_Prompt:_ Those lines of the data that hold the word "servus" are to be copied out.

_Dataset content:_
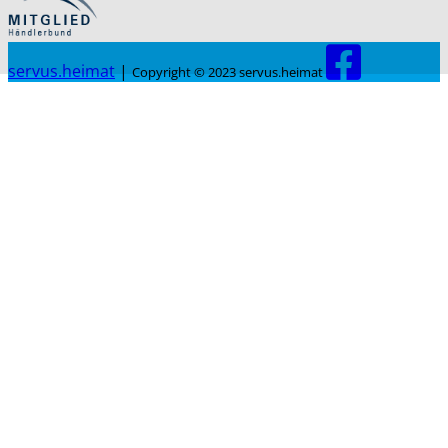
servus.heimat
|
Copyright © 2023 servus.heimat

_Answer box:_
servus.heimat
Copyright © 2023 servus.heimat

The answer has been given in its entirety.